Location
- Ashfields New Road Newcastle-under-Lyme Staffordshire, ST5 2SJ England
- Coordinates: 53°00′57″N 2°14′08″W﻿ / ﻿53.0159°N 2.23546°W

Information
- Type: Academy
- Religious affiliation: Roman Catholic
- Local authority: Staffordshire
- Department for Education URN: 140802 Tables
- Ofsted: Reports
- Gender: Mixed
- Age: 11 to 18
- Enrolment: 1093 as of June 2022^{[update]} Of which 148 on roll in the sixth form
- Website: http://www.saintjohnfishercc.co.uk/

= St John Fisher Catholic College =

St John Fisher Catholic College is a mixed secondary school and sixth form located in Newcastle-under-Lyme in the English county of Staffordshire. The school is named after Saint John Fisher, a Roman Catholic bishop and theologian who was executed by order of Henry VIII during the English Reformation
The school was originally named after the Blessed Thomas Maxfield and changed to St John Fisher in 1980.

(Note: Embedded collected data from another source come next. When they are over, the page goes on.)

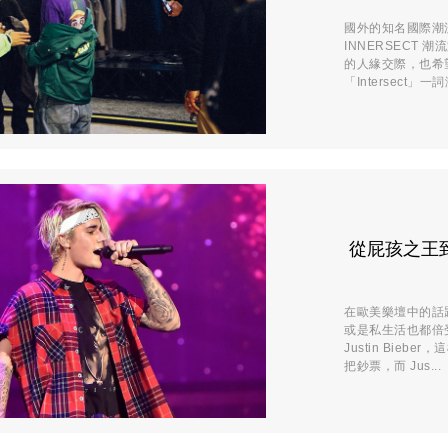
國外的知名國際潮流
INNERSECT
的人緣交際，也希望
「Intersect」一
從屁孩之王到潮
在歐美樂壇中的話
或是私生活也都倍受關注
Justin Bi
把鈔票，而 Jus...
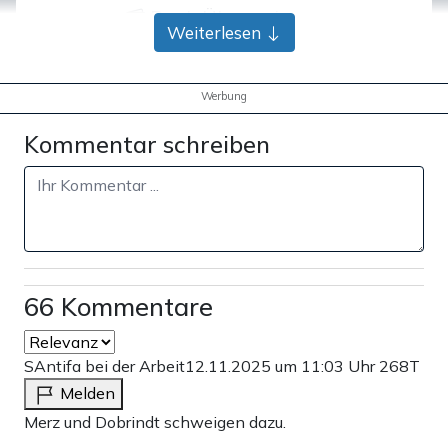
Bank-Überweisung
Weiterlesen
Werbung
Kommentar schreiben
66 Kommentare
SAntifa bei der Arbeit
12.11.2025 um 11:03 Uhr
268T
Melden
Merz und Dobrindt schweigen dazu.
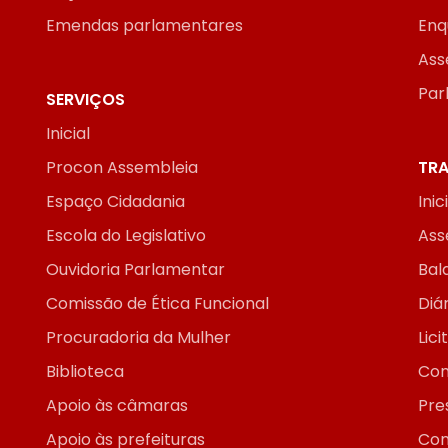
Emendas parlamentares
Enq
Ass
Par
SERVIÇOS
Inicial
Procon Assembleia
TRA
Espaço Cidadania
Inic
Escola do Legislativo
Ass
Ouvidoria Parlamentar
Bal
Comissão de Ética Funcional
Diár
Procuradoria da Mulher
Lic
Biblioteca
Con
Apoio às câmaras
Pre
Apoio às prefeituras
Con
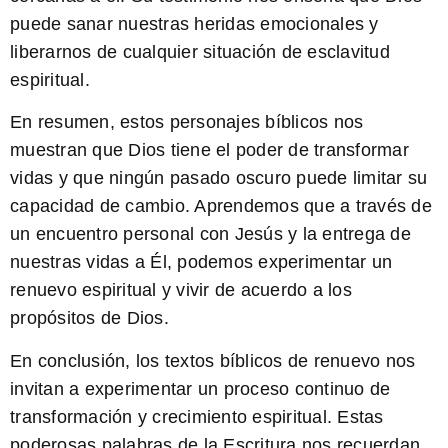
puede sanar nuestras heridas emocionales y
liberarnos de cualquier situación de esclavitud
espiritual.
En resumen, estos personajes bíblicos nos
muestran que Dios tiene el poder de transformar
vidas y que ningún pasado oscuro puede limitar su
capacidad de cambio. Aprendemos que a través de
un encuentro personal con Jesús y la entrega de
nuestras vidas a Él, podemos experimentar un
renuevo espiritual y vivir de acuerdo a los
propósitos de Dios.
En conclusión, los textos bíblicos de renuevo nos
invitan a experimentar un proceso continuo de
transformación y crecimiento espiritual. Estas
poderosas palabras de la Escritura nos recuerdan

Previously a voluntary aided school administered by the Roman Catholic Archdiocese of Birmingham and Staffordshire County Council, St John Fisher Catholic College converted to academy status in April 2014. The school is now part of Christ the King Catholic Collegiate, a Multi Academy Company, administered by the Archdiocese of Birmingham.

St John Fisher Catholic College offers GCSEs as well as BTECS as programmes of study for pupils, while students in the sixth form have the option to study from a range of A-levels and BTECs. The sixth form provision is offered as the Trinity Sixth Form, a collaboration between St John Fisher Catholic College, St Margaret Ward Catholic Academy, and St Thomas More Catholic Academy.